Personally, I love fashion & clothes and always have done even before my surgery.

Before I had my surgery, I was always worried that it would restrict what I wear but I have not really had to change anything to accommodate having a stoma. I’ve found that the only thing I have had to change is to not wear really tight fitting things like skintight bodycon dresses as it doesn’t leave my stoma enough room to work and increases the chances of leaks greatly. I find that I can still wear close fitting things though, and wear a stoma waistband or a stoma vest underneath tighter fitting garments to help minimise my bag being recognisable through the garment.

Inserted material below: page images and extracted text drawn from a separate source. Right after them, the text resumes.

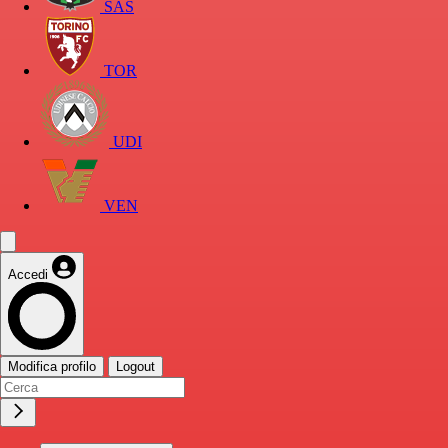
SAS
TOR
UDI
VEN
Accedi
Modifica profilo
Logout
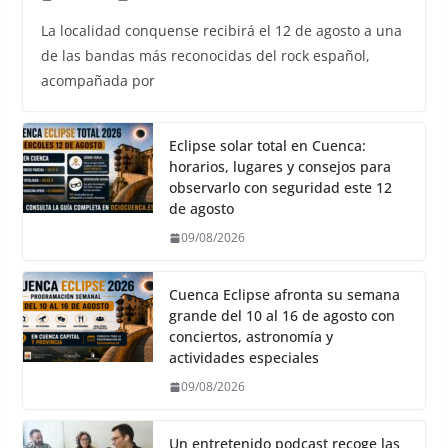
La localidad conquense recibirá el 12 de agosto a una
de las bandas más reconocidas del rock español,
acompañada por
Eclipse solar total en Cuenca:
horarios, lugares y consejos para
observarlo con seguridad este 12
de agosto
09/08/2026
Cuenca Eclipse afronta su semana
grande del 10 al 16 de agosto con
conciertos, astronomía y
actividades especiales
09/08/2026
Un entretenido podcast recoge las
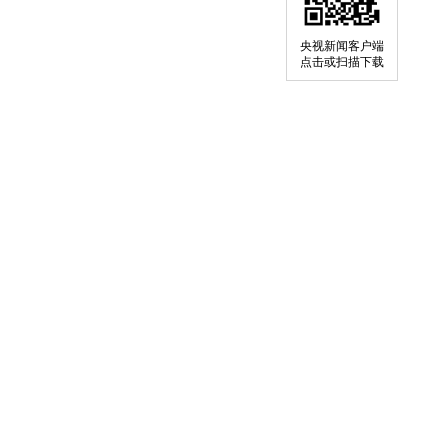
央视新闻客户端
点击或扫描下载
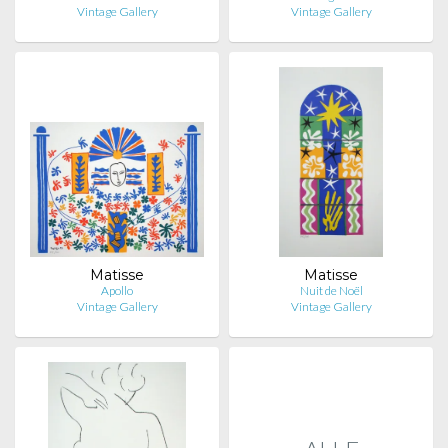
Vintage Gallery
Vintage Gallery
Matisse
Matisse
Apollo
Nuit de Noël
Vintage Gallery
Vintage Gallery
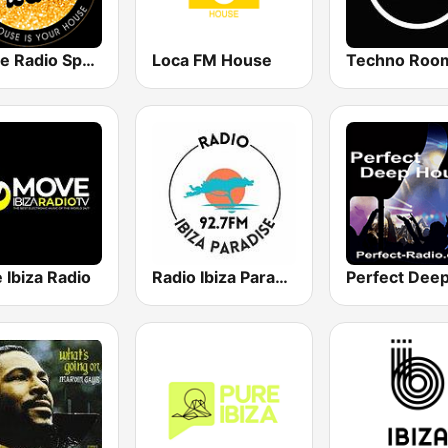
House Radio Spain
Loca FM House
 Ibiza Radio
Radio Ibiza Paradise 92.7 FM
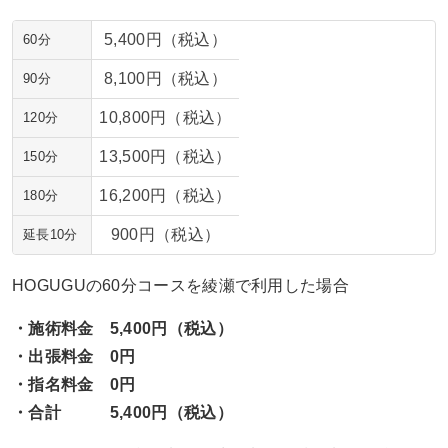
5,400円（税込）
60分
8,100円（税込）
90分
10,800円（税込）
120分
13,500円（税込）
150分
16,200円（税込）
180分
900円（税込）
延長10分
HOGUGUの60分コースを綾瀬で利用した場合
・施術料金 5,400円（税込）
・出張料金 0円
・指名料金 0円
・合計 5,400円（税込）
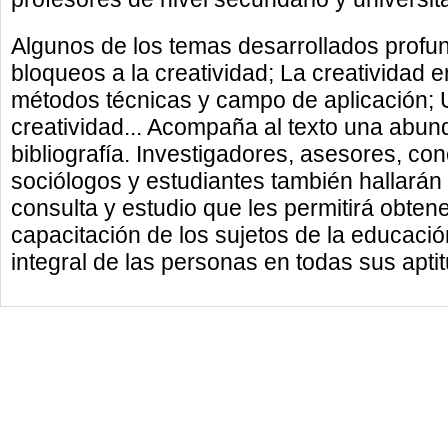
Algunos de los temas desarrollados profu
bloqueos a la creatividad; La creatividad 
métodos técnicas y campo de aplicación; 
creatividad... Acompaña al texto una abun
bibliografía. Investigadores, asesores, co
sociólogos y estudiantes también hallarán
consulta y estudio que les permitirá obten
capacitación de los sujetos de la educaci
integral de las personas en todas sus aptit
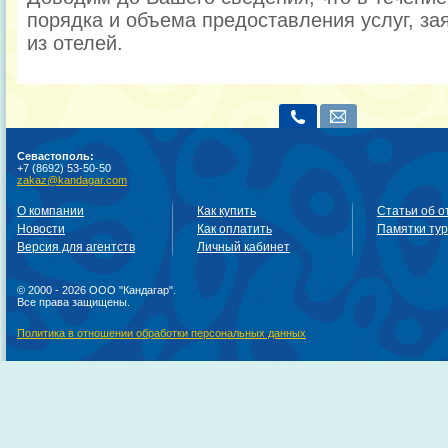
порядка и объема предоставления услуг, за
из отелей.
Севастополь:
+7 (8692) 53-50-50
zakaz@kandagar.com
О компании
Как купить
Статьи об о
Новости
Как оплатить
Памятки ту
Версия для агентств
Личный кабинет
© 2000 - 2026 ООО "Кандагар".
Все права защищены.
Политика в отношении обработки персональных данных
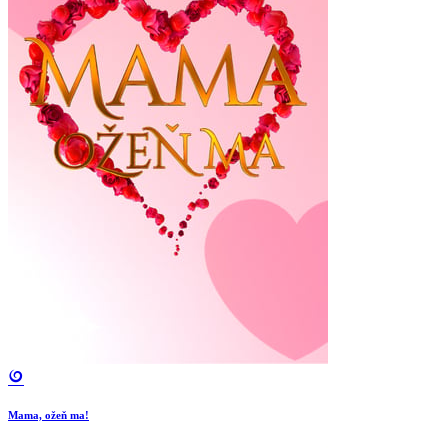
Mama, ožeň ma!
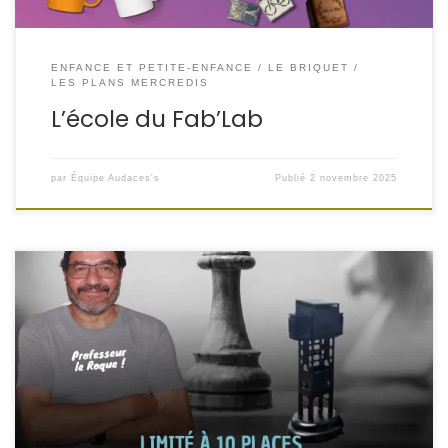
ENFANCE ET PETITE-ENFANCE
LE BRIQUET
LES PLANS MERCREDIS
L’école du Fab’Lab
par
Équipe Audaces's
Publié
2 novembre 2025
L’école d’échecs du COSEC revient au Centre social
Audaces’s
Tous les jeudis (hors vacances scolaires)
De 17h30 à 18h30
Rue d’Usson du Poitou, 57730
Folschviller Pour les enfants à partir de 8 ansTarif : 20 € /
trimestrePlaces limitées à 10 ! Inscription au secrétariat
(muni du carnet de […]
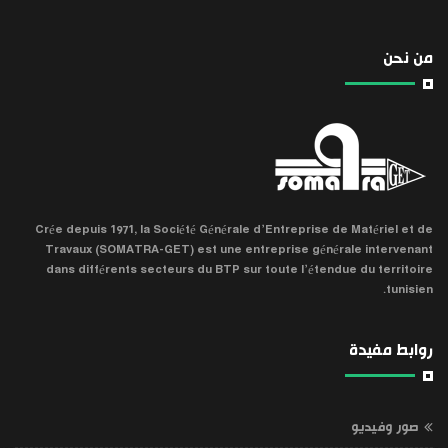
من نحن
Crée depuis 1971, la Société Générale d’Entreprise de Matériel et de
Travaux (SOMATRA-GET) est une entreprise générale intervenant
dans différents secteurs du BTP sur toute l’étendue du territoire
tunisien.
روابط مفيدة
صور وفيديو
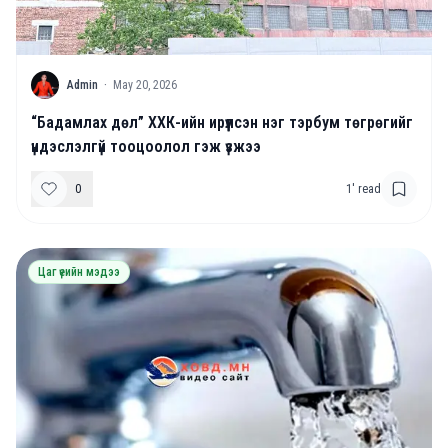
A
Admin
·
May 20, 2026
“Бадамлах дөл” ХХК-ийн ирүүлсэн нэг тэрбум төгрөгийг
үндэслэлгүй тооцоолол гэж үзжээ
0
1
' read
Цаг үеийн мэдээ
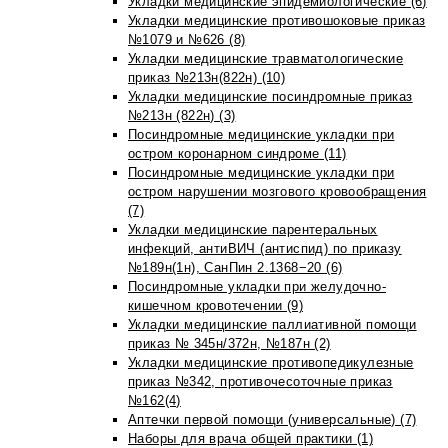
Укладки медицинские эпидемиологические (6)
Укладки медицинские противошоковые приказ
№1079 и №626 (8)
Укладки медицинские травматологические
приказ №213н(822н) (10)
Укладки медицинские посиндромные приказ
№213н (822н) (3)
Посиндромные медицинские укладки при
остром коронарном синдроме (11)
Посиндромные медицинские укладки при
остром нарушении мозгового кровообращения
(7)
Укладки медицинские парентеральных
инфекций, антиВИЧ (антиспид) по приказу
№189н(1н), СанПин 2.1368−20 (6)
Посиндромные укладки при желудочно-
кишечном кровотечении (9)
Укладки медицинские паллиативной помощи
приказ № 345н/372н, №187н (2)
Укладки медицинские противопедикулезные
приказ №342, противочесоточные приказ
№162(4)
Аптечки первой помощи (универсальные) (7)
Наборы для врача общей практики (1)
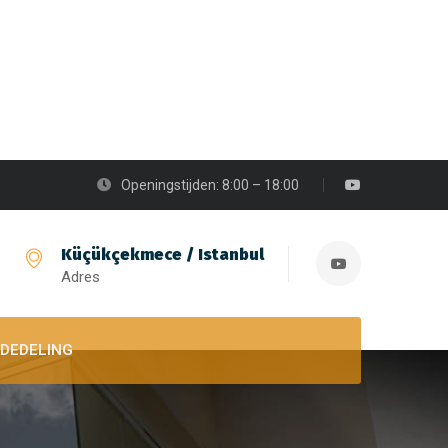
Openingstijden: 8:00 – 18:00
Küçükçekmece / Istanbul
Adres
DEDELING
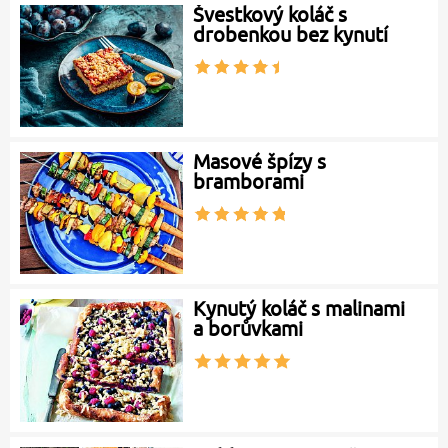
Švestkový koláč s
drobenkou bez kynutí
Masové špízy s
bramborami
Kynutý koláč s malinami
a borůvkami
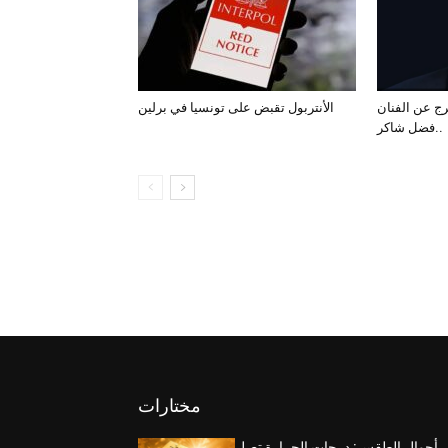
رج عن الفنان
الأنتربول تقبض على تونسيا في برلين
فضل شاكر..
مختارات
أحوال الطقس: درجات الحرارة تصل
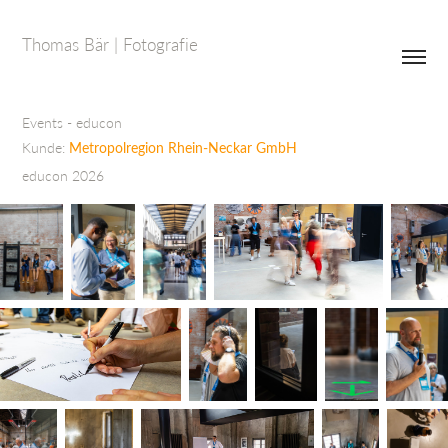
Thomas Bär | Fotografie
Events - educon
Kunde:
Metropolregion Rhein-Neckar GmbH
educon 2026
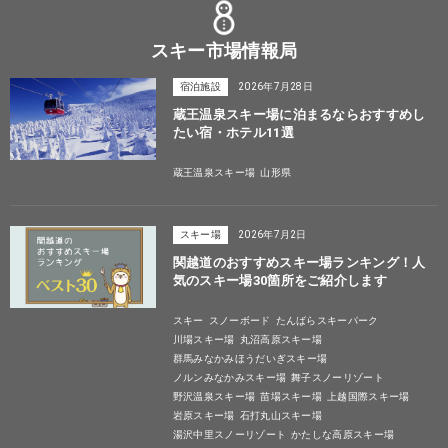
スキー市場情報局
宿泊施設
2026年7月28日
蔵王温泉スキー場に泊まるならおすすめし
たい宿・ホテル11選
蔵王温泉スキー場
山形県
スキー場
2026年7月2日
関越道のおすすめスキー場ランキング！人
気のスキー場30箇所をご紹介します
スキー
スノーボード
たんばらスキーパーク
川場スキー場
丸沼高原スキー場
群馬みなかみほうだいぎスキー場
ノルンみなかみスキー場
舞子スノーリゾート
野沢温泉スキー場
苗場スキー場
上越国際スキー場
岩原スキー場
石打丸山スキー場
湯沢中里スノーリゾート
かたしな高原スキー場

Some clothing tips I find work for me having an ostomy are:

  • Wearing ‘stomawear’ such as a stoma waistband or a stoma vest. I wear the Comfizz waistband most days as a lot of the things I wear are quite close fit, such as skinny jeans/jeggings and tighter tops. (Just type ‘Comfizz’ into google for these). Vanilla Blush also do great stoma underwear (I love the pretty high-waisted knickers!). Also, a lot of ostomates in the UK should be able to claim a certain number of ‘stomawear’ garments free a year on prescription (please check the websites of the stomawear companies for more details).
  • Choosing tops with heavier patterns to wear give me a bit more confidence that attention won’t be drawn towards any outlines of my bag, especially if they are tighter fit tops. Floral designs and striped designs are my personal favourites! (See below).
  • If I wear a tighter, plain vest and want a bit more confidence, choosing a patterned or lighter colour shirt to wear loosely over the top to add to the outfit and keep attention away from the stomach area (as seen below).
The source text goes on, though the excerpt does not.